→ **Exercise instructions**:
Go through the entries below and copy each line that holds the word "Google".

→ **Supplied material**:
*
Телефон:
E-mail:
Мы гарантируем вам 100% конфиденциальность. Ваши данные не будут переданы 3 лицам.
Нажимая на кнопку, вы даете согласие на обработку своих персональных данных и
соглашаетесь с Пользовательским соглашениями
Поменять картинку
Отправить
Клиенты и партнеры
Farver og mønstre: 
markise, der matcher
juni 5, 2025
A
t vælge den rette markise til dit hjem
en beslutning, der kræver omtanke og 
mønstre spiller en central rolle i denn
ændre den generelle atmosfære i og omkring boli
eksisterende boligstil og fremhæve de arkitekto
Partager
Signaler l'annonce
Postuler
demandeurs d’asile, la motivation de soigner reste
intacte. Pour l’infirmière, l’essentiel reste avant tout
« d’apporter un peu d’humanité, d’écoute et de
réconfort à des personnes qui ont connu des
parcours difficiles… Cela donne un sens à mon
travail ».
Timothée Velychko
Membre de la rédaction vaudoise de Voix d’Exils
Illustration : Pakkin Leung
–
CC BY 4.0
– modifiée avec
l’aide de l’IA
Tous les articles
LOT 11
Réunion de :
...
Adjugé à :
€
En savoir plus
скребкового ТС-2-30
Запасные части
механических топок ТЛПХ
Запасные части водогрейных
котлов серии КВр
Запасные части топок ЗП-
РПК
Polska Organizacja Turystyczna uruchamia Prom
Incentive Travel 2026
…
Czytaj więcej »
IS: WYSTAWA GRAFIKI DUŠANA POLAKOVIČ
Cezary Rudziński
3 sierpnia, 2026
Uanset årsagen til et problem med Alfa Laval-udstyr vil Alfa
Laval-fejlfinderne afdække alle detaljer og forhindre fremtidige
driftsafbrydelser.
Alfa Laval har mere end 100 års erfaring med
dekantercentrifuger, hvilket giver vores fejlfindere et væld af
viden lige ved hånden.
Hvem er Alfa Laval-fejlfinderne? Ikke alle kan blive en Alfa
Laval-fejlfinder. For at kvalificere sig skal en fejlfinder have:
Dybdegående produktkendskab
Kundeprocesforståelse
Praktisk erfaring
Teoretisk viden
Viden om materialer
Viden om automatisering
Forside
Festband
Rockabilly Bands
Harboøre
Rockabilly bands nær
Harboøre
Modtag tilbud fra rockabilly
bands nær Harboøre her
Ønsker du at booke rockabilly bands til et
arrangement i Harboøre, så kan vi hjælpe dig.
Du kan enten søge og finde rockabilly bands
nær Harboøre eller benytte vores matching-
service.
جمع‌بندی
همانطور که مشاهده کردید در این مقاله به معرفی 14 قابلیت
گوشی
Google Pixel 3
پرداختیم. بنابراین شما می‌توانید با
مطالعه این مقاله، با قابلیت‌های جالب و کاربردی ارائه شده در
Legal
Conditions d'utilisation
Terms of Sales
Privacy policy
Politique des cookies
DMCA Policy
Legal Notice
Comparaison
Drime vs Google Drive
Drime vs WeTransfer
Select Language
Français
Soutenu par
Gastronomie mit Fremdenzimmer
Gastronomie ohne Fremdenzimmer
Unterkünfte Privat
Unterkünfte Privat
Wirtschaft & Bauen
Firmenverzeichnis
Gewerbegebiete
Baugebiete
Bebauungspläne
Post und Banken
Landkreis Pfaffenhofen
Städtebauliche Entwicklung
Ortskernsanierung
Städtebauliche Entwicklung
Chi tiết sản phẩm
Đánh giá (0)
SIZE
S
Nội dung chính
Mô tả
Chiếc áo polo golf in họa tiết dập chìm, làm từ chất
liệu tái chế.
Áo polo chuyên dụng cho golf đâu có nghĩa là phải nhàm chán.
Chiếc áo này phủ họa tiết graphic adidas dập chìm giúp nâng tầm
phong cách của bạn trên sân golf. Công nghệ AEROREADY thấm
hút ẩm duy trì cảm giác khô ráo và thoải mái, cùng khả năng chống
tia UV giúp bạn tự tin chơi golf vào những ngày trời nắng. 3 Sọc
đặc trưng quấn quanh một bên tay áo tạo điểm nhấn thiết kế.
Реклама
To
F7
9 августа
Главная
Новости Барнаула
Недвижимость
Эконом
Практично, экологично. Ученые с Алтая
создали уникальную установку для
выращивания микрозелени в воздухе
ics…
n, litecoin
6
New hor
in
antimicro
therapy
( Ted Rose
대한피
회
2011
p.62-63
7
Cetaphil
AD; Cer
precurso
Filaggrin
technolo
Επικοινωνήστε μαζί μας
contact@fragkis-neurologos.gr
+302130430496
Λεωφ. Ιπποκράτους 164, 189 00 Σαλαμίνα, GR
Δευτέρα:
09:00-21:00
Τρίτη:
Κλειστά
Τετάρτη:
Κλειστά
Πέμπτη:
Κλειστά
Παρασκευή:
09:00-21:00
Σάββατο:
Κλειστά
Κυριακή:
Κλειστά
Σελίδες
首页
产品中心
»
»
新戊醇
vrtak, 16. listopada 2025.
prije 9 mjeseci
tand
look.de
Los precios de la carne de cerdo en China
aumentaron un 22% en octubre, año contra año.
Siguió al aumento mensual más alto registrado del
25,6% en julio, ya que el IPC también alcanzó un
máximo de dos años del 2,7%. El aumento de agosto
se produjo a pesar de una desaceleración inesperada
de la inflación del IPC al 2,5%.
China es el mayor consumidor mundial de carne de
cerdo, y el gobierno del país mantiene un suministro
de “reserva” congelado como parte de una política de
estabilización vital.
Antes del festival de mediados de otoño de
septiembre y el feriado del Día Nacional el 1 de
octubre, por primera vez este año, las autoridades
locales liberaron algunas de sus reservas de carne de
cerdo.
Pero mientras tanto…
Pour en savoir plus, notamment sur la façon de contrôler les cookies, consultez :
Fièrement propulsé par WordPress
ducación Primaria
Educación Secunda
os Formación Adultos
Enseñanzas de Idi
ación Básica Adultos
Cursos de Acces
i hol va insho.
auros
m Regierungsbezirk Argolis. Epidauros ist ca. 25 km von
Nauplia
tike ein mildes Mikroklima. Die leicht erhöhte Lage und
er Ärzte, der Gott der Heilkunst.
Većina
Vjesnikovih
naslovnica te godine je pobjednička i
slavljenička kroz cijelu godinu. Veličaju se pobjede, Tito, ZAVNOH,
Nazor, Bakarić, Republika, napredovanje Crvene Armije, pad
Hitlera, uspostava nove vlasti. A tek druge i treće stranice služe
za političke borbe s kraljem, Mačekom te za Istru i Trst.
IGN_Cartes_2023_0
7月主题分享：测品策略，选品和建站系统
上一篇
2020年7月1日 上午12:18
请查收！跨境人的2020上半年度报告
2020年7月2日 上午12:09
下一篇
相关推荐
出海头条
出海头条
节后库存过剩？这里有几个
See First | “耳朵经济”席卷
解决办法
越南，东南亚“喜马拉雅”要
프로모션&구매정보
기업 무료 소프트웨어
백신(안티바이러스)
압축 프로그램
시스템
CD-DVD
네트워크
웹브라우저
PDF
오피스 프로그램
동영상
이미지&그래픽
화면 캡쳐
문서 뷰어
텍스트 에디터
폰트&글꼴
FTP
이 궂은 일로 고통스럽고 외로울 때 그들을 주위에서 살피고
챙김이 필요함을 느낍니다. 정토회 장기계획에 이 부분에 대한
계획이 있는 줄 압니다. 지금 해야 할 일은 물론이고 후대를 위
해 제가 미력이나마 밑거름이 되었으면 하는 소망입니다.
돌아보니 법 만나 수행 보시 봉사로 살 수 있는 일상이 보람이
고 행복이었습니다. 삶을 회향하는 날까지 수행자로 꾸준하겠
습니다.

→ **Answer for this exercise**:
Google Pixel 3
Drime vs Google Drive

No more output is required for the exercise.